Boca Raton: CRC Press, 2025. — 267 p.
Generalized Kernel Equating is a comprehensive guide for statisticians, psychometricians, and educational researchers aiming to master test score equating. This book introduces the Generalized Kernel Equating (GKE) framework, providing the necessary tools and methodologies for accurate and fair score comparisons.
The book presents test scores equating as a statistical problem and covers all commonly used data collection designs. It details the five steps of the GKE framework: pre-smoothing, estimating score probabilities, continuation, equating transformation, and evaluating the equating transformation. Various smoothing strategies are explored, including log-linear models, item response theory models, beta4 models, and discrete kernel estimators. The estimation of score probabilities when using IRT models is described and Gaussian kernel continuation is extended to other kernels such as uniform, logistic, Epanechnikov, and adaptive kernels. Several bandwidth selection methods are described. The kernel equating transformation and its variants are defined, and both equating-specific and statistical measures for evaluating equating transformations are included. Real data examples, guiding readers through the GKE steps with detailed R code and explanations are provided. Readers are equipped with advanced knowledge and practical skills for implementing test score-equating methods.
Different equating methods are described throughout this book, and illustrations are given in Chapters 9 and 10. A unique feature of this book compared with the von Davier et al. book is that R code is provided for the described equating methods. Essentially, we have used the R packages equate, which implements both KE and IRT KE, and SNSequate, which implements both traditional and KE methods.

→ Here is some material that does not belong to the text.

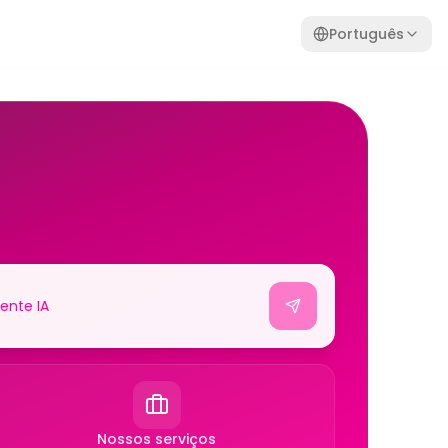
Português
Nossos serviços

Other R packages are used for models and methods that are helpful in particular stages for some of the equating methods. When implementing smoothing with discrete kernels, we utilized the R package SNSequate. The functions within this package are built on top of functions from the Ake package. To perform IRT KE, the packages ltm and mirt are used to estimate the IRT models of interest. Finally, psych is used to examine the IRT model fit.
The book is divided into three parts. The first part, which includes this chapter and Chapter 2, introduces the definitions and the basic elements of the generalized kernel equating (GKE) framework. The second part, which consists of Chapters 3 – 8, is focused on the GKE framework. More specifically, it involves smoothing, estimation of score probabilities, the continuation of the test score distributions through the use of convolutions, bandwidth selection for the kernels, the equating transformation, and the evaluation of the equating transformation. The third part of the book (Chapters 9 and 10) describes how some of the methodology presented in the previous chapters can be applied to empirical examples, what practical considerations need to be made, and how R code can be used.
The book concludes with two appendices. Appendix A contains instructions on the installation of R, a list of R packages with version numbers used within the book, as well as a brief description of how to read test data. Appendix B describes which R packages can be used to perform the different steps in GKE and also refers to where different examples can be found.